* _PROBLEM DESCRIPTION_: Among the lines below, count those that include "trim", and state the count alone.

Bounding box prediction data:
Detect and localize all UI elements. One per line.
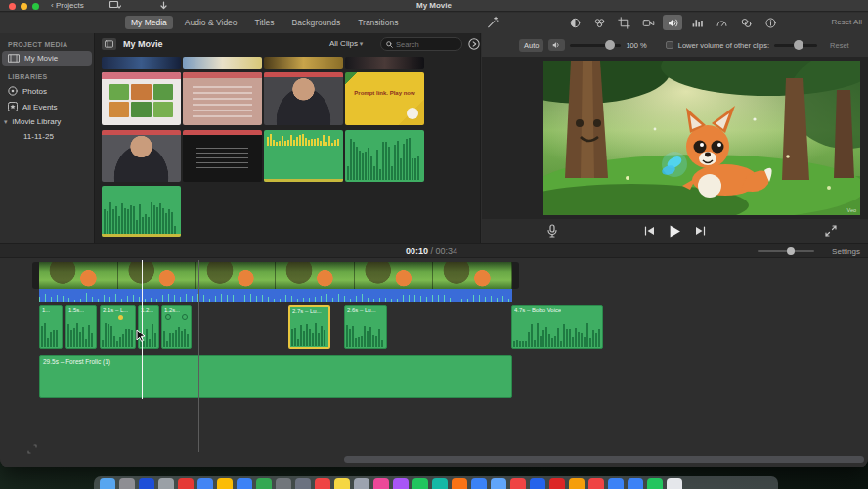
- speed-icon[interactable]: [712, 15, 731, 30]
- color-balance-icon[interactable]: [565, 15, 585, 30]
- dock-app-icon[interactable]: [354, 478, 369, 489]
- audio-clip[interactable]: 1.5s...: [65, 305, 97, 349]
- search-field[interactable]: [380, 37, 462, 51]
- dock-app-icon[interactable]: [315, 478, 330, 489]
- stabilization-icon[interactable]: [638, 15, 658, 30]
- video-track-filmstrip[interactable]: [39, 262, 512, 289]
- fullscreen-icon[interactable]: [825, 225, 837, 237]
- appearance-toggle-icon[interactable]: [102, 38, 116, 50]
- chevron-down-icon[interactable]: ▾: [4, 118, 8, 126]
- timeline-horizontal-scrollbar[interactable]: [344, 456, 864, 463]
- ducking-slider-knob[interactable]: [794, 40, 803, 50]
- media-thumbnail-presenter[interactable]: [102, 130, 181, 182]
- dock-app-icon[interactable]: [119, 478, 135, 489]
- dock-app-icon[interactable]: [139, 478, 154, 489]
- tab-transitions[interactable]: Transitions: [352, 16, 404, 29]
- dock-app-icon[interactable]: [667, 478, 682, 489]
- dock-app-icon[interactable]: [491, 478, 506, 489]
- search-input[interactable]: [396, 40, 455, 49]
- clip-trim-handle[interactable]: [512, 262, 519, 289]
- dock-app-icon[interactable]: [256, 478, 272, 489]
- media-thumbnail-terminal[interactable]: [183, 130, 262, 182]
- clip-info-icon[interactable]: [760, 15, 780, 30]
- timeline[interactable]: 1... 1.5s... 2.1s – L... 1.2... 1.2s...: [0, 258, 868, 467]
- dock-app-icon[interactable]: [158, 478, 174, 489]
- sidebar-item-event-11-11-25[interactable]: 11-11-25: [2, 129, 92, 144]
- dock-app-icon[interactable]: [647, 478, 663, 489]
- timeline-settings-button[interactable]: Settings: [832, 247, 860, 256]
- dock-app-icon[interactable]: [393, 478, 409, 489]
- dock-app-icon[interactable]: [549, 478, 565, 489]
- sidebar-item-photos[interactable]: Photos: [2, 83, 92, 99]
- tab-backgrounds[interactable]: Backgrounds: [286, 16, 347, 29]
- media-thumbnail[interactable]: [345, 57, 424, 69]
- dock-app-icon[interactable]: [510, 478, 526, 489]
- media-thumbnail[interactable]: [102, 57, 181, 69]
- volume-slider-knob[interactable]: [605, 40, 615, 50]
- media-thumbnail-document[interactable]: [183, 72, 262, 125]
- media-thumbnail[interactable]: [183, 57, 262, 69]
- dock-app-icon[interactable]: [452, 478, 467, 489]
- dock[interactable]: [94, 476, 778, 489]
- dock-app-icon[interactable]: [412, 478, 428, 489]
- skip-back-button[interactable]: [644, 226, 655, 236]
- auto-volume-button[interactable]: Auto: [519, 39, 543, 52]
- dock-app-icon[interactable]: [608, 478, 624, 489]
- skip-forward-button[interactable]: [695, 226, 706, 236]
- media-thumbnail[interactable]: [264, 57, 343, 69]
- clip-filter-dropdown[interactable]: All Clips: [329, 39, 363, 48]
- media-thumbnail-audio[interactable]: [264, 130, 343, 182]
- crop-icon[interactable]: [614, 15, 633, 30]
- media-thumbnail-presenter[interactable]: [264, 72, 343, 125]
- dock-app-icon[interactable]: [334, 478, 350, 489]
- mute-button[interactable]: [548, 39, 565, 51]
- dock-app-icon[interactable]: [100, 478, 115, 489]
- audio-clip[interactable]: 1...: [39, 305, 63, 349]
- volume-icon[interactable]: [663, 15, 682, 30]
- dock-app-icon[interactable]: [217, 478, 233, 489]
- tab-audio-video[interactable]: Audio & Video: [179, 16, 243, 29]
- lower-volume-checkbox[interactable]: [666, 41, 673, 49]
- audio-clip-selected[interactable]: 2.7s – Lu...: [288, 305, 330, 349]
- dock-app-icon[interactable]: [471, 478, 487, 489]
- dock-app-icon[interactable]: [276, 478, 291, 489]
- noise-reduction-icon[interactable]: [687, 15, 707, 30]
- timeline-zoom-slider[interactable]: [758, 250, 814, 252]
- audio-clip[interactable]: 1.2s...: [161, 305, 192, 349]
- audio-clip[interactable]: 2.6s – Lu...: [344, 305, 387, 349]
- sidebar-item-imovie-library[interactable]: ▾ iMovie Library: [2, 114, 92, 129]
- sidebar-item-all-events[interactable]: All Events: [2, 99, 92, 114]
- play-button[interactable]: [669, 225, 681, 238]
- forward-circle-icon[interactable]: [468, 38, 480, 50]
- dock-app-icon[interactable]: [628, 478, 643, 489]
- background-music-clip[interactable]: 29.5s – Forest Frolic (1): [39, 355, 512, 398]
- volume-slider[interactable]: [570, 44, 621, 47]
- zoom-slider-knob[interactable]: [787, 247, 795, 255]
- clip-trim-handle[interactable]: [32, 262, 39, 289]
- ducking-slider[interactable]: [774, 44, 817, 47]
- dock-app-icon[interactable]: [178, 478, 194, 489]
- audio-clip[interactable]: 2.1s – L...: [100, 305, 136, 349]
- color-correction-icon[interactable]: [589, 15, 609, 30]
- clip-filter-icon[interactable]: [736, 15, 756, 30]
- dock-app-icon[interactable]: [295, 478, 311, 489]
- enhance-wand-icon[interactable]: [486, 16, 499, 29]
- tab-my-media[interactable]: My Media: [125, 16, 173, 29]
- media-thumbnail-audio[interactable]: [345, 130, 424, 182]
- tab-titles[interactable]: Titles: [249, 16, 281, 29]
- dock-app-icon[interactable]: [373, 478, 389, 489]
- dock-app-icon[interactable]: [569, 478, 585, 489]
- video-audio-waveform-bar[interactable]: [39, 289, 512, 302]
- dock-app-icon[interactable]: [237, 478, 252, 489]
- media-thumbnail-webpage[interactable]: [102, 72, 181, 125]
- reset-all-button[interactable]: Reset All: [831, 18, 862, 26]
- reset-button[interactable]: Reset: [830, 41, 849, 50]
- dock-app-icon[interactable]: [432, 478, 448, 489]
- sidebar-item-my-movie[interactable]: My Movie: [2, 51, 92, 66]
- media-thumbnail-audio[interactable]: [102, 186, 181, 237]
- dock-app-icon[interactable]: [197, 478, 213, 489]
- audio-clip[interactable]: 4.7s – Bobo Voice: [511, 305, 603, 349]
- media-thumbnail-slide[interactable]: Prompt link. Play now: [345, 72, 424, 125]
- dock-app-icon[interactable]: [530, 478, 545, 489]
- dock-app-icon[interactable]: [588, 478, 604, 489]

* _SOLVED EXERCISE_: 2